Nos termos da Comunicação de Serviço …/2015 da Câmara Municipal de ..., o concurso público n.º …2015 destinava-se ao preenchimento, em regime de contrato de trabalho por tempo indeterminado, de dois postos de trabalho existentes no Mapa de Pessoal na carreira de Técnico Superior de Geografia e Planeamento do Território para satisfação de necessidades urgentes e inadiáveis no Gabinete da Presidência e no Departamento de Assuntos Jurídicos. A referida “urgência” determinou que o concurso tivesse como critérios de avaliação outros que não aqueles que decorrem das normas procedimentais ordinárias de contratação pública.

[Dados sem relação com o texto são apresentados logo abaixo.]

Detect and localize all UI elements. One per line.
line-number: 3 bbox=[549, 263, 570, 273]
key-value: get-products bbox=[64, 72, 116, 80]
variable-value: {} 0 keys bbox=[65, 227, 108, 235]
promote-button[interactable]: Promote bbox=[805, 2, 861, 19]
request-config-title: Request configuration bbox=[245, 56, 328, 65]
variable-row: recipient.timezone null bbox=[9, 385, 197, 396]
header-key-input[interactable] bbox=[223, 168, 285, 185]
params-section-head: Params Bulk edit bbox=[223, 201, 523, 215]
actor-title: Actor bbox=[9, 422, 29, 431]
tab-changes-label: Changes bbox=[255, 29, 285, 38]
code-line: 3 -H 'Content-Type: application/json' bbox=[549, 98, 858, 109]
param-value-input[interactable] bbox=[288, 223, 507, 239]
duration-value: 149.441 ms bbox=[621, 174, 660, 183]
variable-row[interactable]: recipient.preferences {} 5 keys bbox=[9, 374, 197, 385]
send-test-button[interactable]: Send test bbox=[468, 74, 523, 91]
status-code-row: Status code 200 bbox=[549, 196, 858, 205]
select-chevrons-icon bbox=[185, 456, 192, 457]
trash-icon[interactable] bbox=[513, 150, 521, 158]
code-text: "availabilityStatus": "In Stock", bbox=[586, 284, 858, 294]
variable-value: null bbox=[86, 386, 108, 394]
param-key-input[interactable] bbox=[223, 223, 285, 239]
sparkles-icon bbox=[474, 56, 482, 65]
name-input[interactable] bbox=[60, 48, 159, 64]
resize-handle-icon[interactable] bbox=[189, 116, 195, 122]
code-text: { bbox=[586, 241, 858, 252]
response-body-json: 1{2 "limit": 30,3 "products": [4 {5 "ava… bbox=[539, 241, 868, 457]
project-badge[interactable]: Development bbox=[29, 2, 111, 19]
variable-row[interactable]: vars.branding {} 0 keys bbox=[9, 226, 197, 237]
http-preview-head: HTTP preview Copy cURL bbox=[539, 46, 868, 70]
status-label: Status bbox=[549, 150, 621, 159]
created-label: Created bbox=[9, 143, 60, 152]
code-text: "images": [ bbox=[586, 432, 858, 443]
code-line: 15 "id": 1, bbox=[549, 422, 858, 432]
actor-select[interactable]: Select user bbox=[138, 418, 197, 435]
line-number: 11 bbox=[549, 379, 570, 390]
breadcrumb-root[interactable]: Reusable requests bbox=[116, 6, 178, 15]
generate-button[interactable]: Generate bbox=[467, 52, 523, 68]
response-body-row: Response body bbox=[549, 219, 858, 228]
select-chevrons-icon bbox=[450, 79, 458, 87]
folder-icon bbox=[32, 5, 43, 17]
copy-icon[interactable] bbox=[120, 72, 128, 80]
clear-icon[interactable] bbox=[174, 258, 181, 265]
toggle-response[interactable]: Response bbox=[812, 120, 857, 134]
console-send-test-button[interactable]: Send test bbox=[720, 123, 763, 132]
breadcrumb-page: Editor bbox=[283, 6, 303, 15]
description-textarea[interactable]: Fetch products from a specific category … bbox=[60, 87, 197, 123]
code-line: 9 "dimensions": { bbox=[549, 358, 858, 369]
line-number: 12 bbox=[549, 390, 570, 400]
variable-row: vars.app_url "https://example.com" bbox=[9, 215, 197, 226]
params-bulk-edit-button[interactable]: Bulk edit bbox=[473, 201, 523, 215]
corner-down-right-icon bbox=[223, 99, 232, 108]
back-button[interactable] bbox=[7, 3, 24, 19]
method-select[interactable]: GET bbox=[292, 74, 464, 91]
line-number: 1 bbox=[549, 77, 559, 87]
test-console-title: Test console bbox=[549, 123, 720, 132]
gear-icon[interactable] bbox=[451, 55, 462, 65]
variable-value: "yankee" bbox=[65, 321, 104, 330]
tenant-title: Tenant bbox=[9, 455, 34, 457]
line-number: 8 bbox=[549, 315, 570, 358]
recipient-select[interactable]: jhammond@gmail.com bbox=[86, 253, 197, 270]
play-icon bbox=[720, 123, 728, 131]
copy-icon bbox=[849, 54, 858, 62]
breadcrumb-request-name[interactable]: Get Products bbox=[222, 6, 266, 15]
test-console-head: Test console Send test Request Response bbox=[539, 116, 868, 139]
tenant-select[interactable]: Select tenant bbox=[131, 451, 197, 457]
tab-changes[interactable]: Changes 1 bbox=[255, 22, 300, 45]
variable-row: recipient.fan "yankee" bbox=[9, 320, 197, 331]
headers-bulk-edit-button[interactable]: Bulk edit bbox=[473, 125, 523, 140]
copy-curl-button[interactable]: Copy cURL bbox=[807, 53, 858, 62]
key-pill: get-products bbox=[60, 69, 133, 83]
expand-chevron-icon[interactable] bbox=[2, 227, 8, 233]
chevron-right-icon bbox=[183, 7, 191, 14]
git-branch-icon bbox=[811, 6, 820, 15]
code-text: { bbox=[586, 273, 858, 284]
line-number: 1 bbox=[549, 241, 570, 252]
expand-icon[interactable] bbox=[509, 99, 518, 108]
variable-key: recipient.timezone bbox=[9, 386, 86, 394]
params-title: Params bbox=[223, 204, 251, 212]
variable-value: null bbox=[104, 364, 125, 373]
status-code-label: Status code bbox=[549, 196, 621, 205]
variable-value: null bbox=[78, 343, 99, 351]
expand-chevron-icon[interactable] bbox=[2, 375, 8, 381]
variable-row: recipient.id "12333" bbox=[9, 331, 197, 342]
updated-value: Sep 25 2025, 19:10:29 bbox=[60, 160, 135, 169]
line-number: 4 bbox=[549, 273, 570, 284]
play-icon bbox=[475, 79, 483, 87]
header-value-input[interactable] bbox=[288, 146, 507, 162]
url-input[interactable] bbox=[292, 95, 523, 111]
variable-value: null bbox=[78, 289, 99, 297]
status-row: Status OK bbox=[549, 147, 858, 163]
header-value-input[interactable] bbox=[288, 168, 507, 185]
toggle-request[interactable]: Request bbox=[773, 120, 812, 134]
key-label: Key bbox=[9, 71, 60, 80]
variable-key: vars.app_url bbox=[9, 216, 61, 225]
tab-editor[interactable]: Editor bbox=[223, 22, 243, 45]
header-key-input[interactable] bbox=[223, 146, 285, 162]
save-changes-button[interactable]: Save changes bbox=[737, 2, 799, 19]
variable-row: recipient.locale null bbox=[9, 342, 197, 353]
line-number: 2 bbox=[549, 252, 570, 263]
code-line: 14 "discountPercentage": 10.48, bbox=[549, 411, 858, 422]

O concurso de contratação foi aberto na sequência de um pedido de necessidade de recrutamento de pessoal que emergiu da necessidade de transitar o Sistema de Informação Geográfica dos Serviços Municipalizados para o pelouro do Planeamento Urbanístico (Testemunha ZZ, a fls. 415-418).
Os candidatos HH e II não estavam integrados na carreira de Técnico Superior (declarações do arguido AA, de fls. 133). Arguido que referiu que, à data do concurso, o candidato II encontrava-se a exercer funções sob a dependência hierárquica directa da arguida CC. A testemunha KK, do departamento jurídico, confirmou que II desempenhava funções de apoio à Direcção do Departamento Jurídico. Mais disse esta testemunha que II, enquanto esteve no departamento jurídico, nunca esteve colocado fisicamente nas suas respectivas divisões, tendo sempre permanecido junto da Direcção do Departamento Jurídico. Mais esclareceu que a arguida CC desempenhou funções de orientadora de estágio de II, sendo que àquela competia atribuir-lhe tarefas, motivo pelo qual não teve qualquer intervenção directa na definição dos objectivos e/ou tarefas a desempenhar no período experimental. Mais declarou que no seu entendimento não houve uma alteração significativa entre as funções desempenhadas pelo referido candidato antes e durante o período experimental. Após a conclusão do período experimental, II permaneceu no mesmo espaço físico e na dependência hierárquica de CC, não sabendo precisar se lhe foram atribuídas tarefas distintas das que desempenhava anteriormente.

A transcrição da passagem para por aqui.